Kong Sarith and Ham Mengse, along with Municipal Court deputy prosecutors Khut Sopheang and Siem Sok Aun, were named by municipal police at a March 2 news conference for their alleged involvement in the illegal release of suspected criminals.
In a speech the following day, Hun Sen vowed to re-arrest hundreds of suspected criminals who had bribed their way out of jail and to arrest corrupt judges and prosecutors.
“We have to take action starting today which will allow us to arrest judges and prosecutors,” the prime minister said at the time. He warned that he would use an “iron fist” in the process.
Hun Sen adviser Om Yentieng said on March 4 that the Ministry of Justice suspended Siem Sok Aun and Khut Sopheang, while the Supreme Council of Magistracy suspended Kong Sarith and Ham Mengse.
Although the two deputy prosecutors confirmed they have been suspended, both judges said Wednesday they never received any indication they would receive the same fate from the Supreme Council of Magistracy.
Ham Mengse said he has been writing a report, defending his decisions in 200 cases he presided over. But, he said, the only news he received of his suspension was from unconfirmed news reports.
Om Yentieng denied Wednesday that he named any specific judges or prosecutors who had been suspended. But he admitted the government did not fully succeed in the crackdown on corruption.
“The government only has the right to request judicial reform and cannot control the decisions of the Supreme Council of Magistracy,” he said.
Justice Minister Ang Vong Vathana said he suspended the two deputy prosecutors while the Supreme Council of Magistracy investigates the allegations against them and the judges. He said only the Council can suspend the judges, but he did not say why it had not done so.

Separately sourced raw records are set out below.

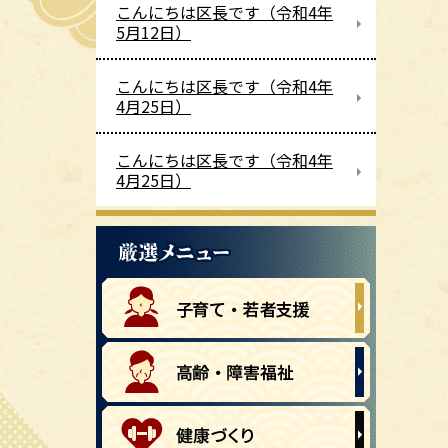
こんにちは区長です（令和4年
5月12日）
こんにちは区長です（令和4年
4月25日）
こんにちは区長です（令和4年
4月25日）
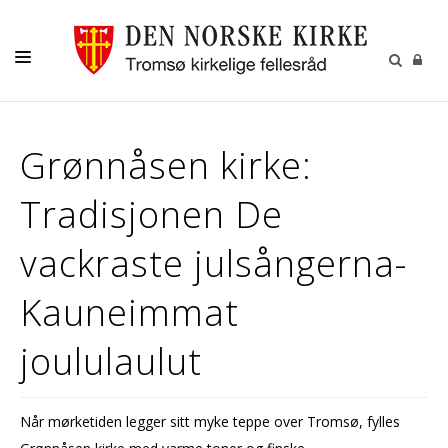
GUDSTJENESTER
Grønnåsen kirke:
AKTIVITETER OG KONSERTER
Tradisjonen De
DÅP
KONFIRMASJON
vackraste julsångerna-
VIGSEL
Kauneimmat
GRAVFERD
joululaulut
KONTAKT
Når mørketiden legger sitt myke teppe over Tromsø, fylles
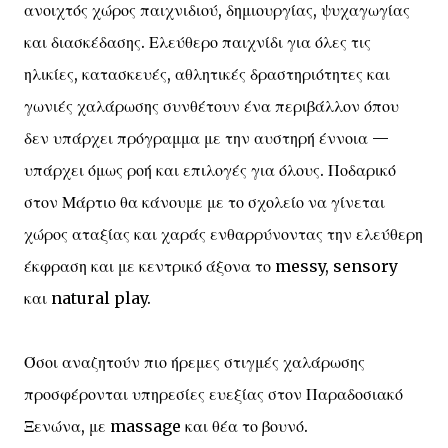
ανοιχτός χώρος παιχνιδιού, δημιουργίας, ψυχαγωγίας
και διασκέδασης. Ελεύθερο παιχνίδι για όλες τις
ηλικίες, κατασκευές, αθλητικές δραστηριότητες και
γωνιές χαλάρωσης συνθέτουν ένα περιβάλλον όπου
δεν υπάρχει πρόγραμμα με την αυστηρή έννοια —
υπάρχει όμως ροή και επιλογές για όλους. Ποδαρικό
στον Μάρτιο θα κάνουμε με το σχολείο να γίνεται
χώρος αταξίας και χαράς ενθαρρύνοντας την ελεύθερη
έκφραση και με κεντρικό άξονα το messy, sensory
και natural play.
Όσοι αναζητούν πιο ήρεμες στιγμές χαλάρωσης
προσφέρονται υπηρεσίες ευεξίας στον Παραδοσιακό
Ξενώνα, με massage και θέα το βουνό.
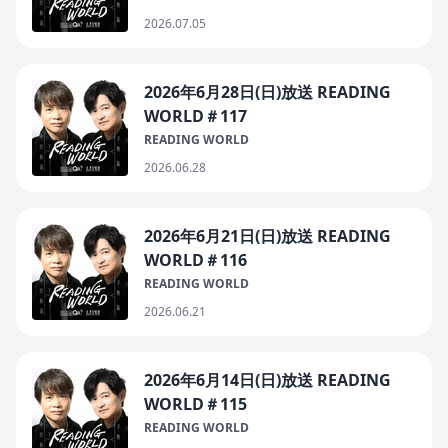
2026.07.05
2026年6月28日(日)放送 READING
WORLD＃117
READING WORLD
2026.06.28
2026年6月21日(日)放送 READING
WORLD＃116
READING WORLD
2026.06.21
2026年6月14日(日)放送 READING
WORLD＃115
READING WORLD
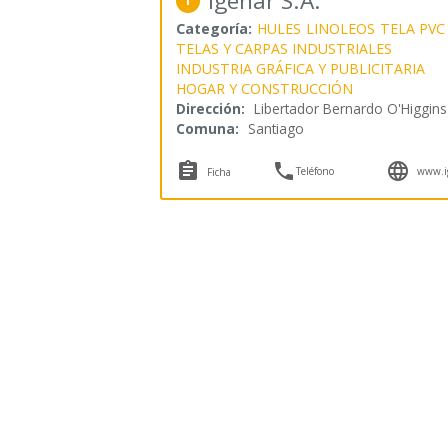
Igenar S.A.
1
Categoría:
HULES
LINOLEOS
TELA PVC
TELAS Y CARPAS INDUSTRIALES
INDUSTRIA GRÁFICA Y PUBLICITARIA
HOGAR Y CONSTRUCCIÓN
Dirección:
Libertador Bernardo O'Higgin
Comuna:
Santiago



Teléfono
www.ig
Ficha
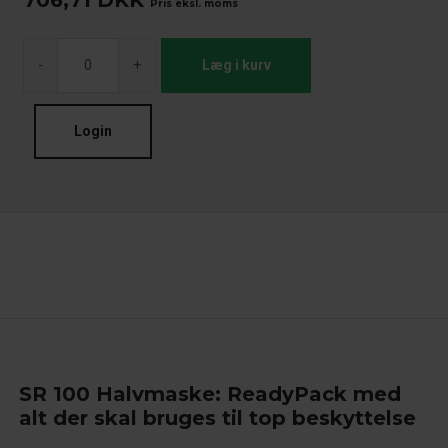
706,71
DKK
Pris eksl. moms
-
+
Læg i kurv
Login
SR 100 Halvmaske: ReadyPack med
alt der skal bruges til top beskyttelse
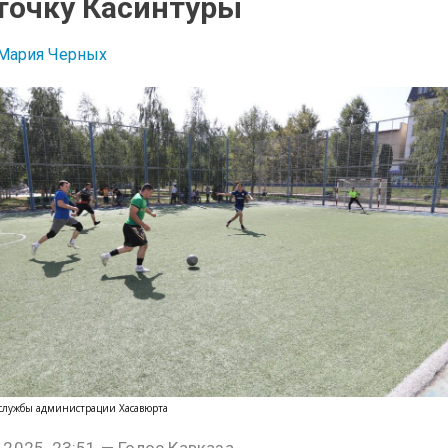
точку Касинтуры
Мария Черных
-службы администрации Хасавюрта
 2025, 23:51 — Голос Кавказа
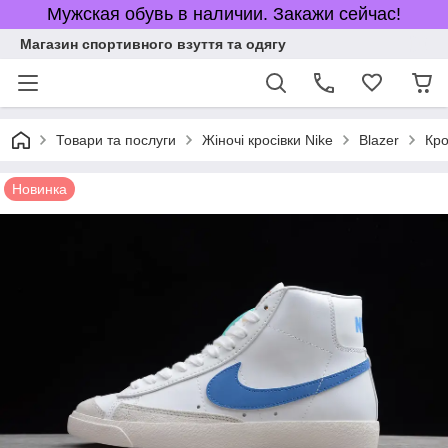
Мужская обувь в наличии. Закажи сейчас!
Магазин спортивного взуття та одягу
Товари та послуги
Жіночі кросівки Nike
Blazer
Кро
Новинка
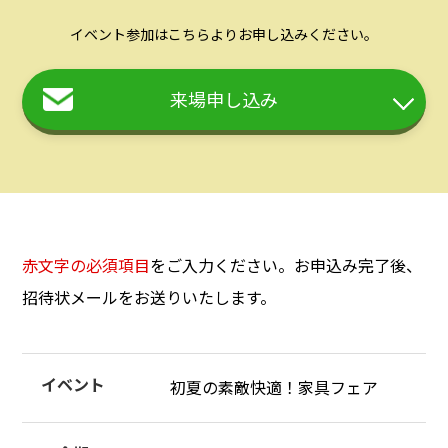
イベント参加はこちらよりお申し込みください。
来場申し込み
赤文字の必須項目
をご入力ください。お申込み完了後、
招待状メールをお送りいたします。
イベント
初夏の素敵快適！家具フェア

Ang Vong Vathana said the ministry was monitoring the activities of the two judges while the investigation is conducted.
Lawyers and NGO representatives said they were not surprised the two judges had not been suspended following Hun Sen’s “iron fist” speech.
“It’s as we suspected all along,” said Lao Mong Hay of the Center for Social Development. “These kinds of abrupt decisions cannot come to anything.”
However, he said, since Hun Sen’s speech, court officials have been conducting themselves differently. Not only have they become more serious, Lao Mong Hay said, they have been less haphazard about handing down sentences, now giving similar punishments for various crimes.
“We felt that maybe the judges are doing that out of fear,” he said. “Or maybe it’s passive resistance. They are saying ‘You want it, here it is.’”
Lawyer Kao Soupha said Hun Sen’s “iron fist” approach has left prosecutors and judges unable to perform their duties. Many of them, he said, are scared to release suspects for fear they will be held responsible.
He encouraged court officials to stand up for themselves, remain independent and protect the rights of those who have been charged.
“I appeal to the prosecutors and judges to enforce themselves,” he said. “If you have the right to release a suspect, do it.”
A court official who spoke on condition of anonymity, echoed Kao Soupha’s comments.
“Prosecutors and judges should make a petition with their thumbprints saying what the government is doing is violating us too much,” he said.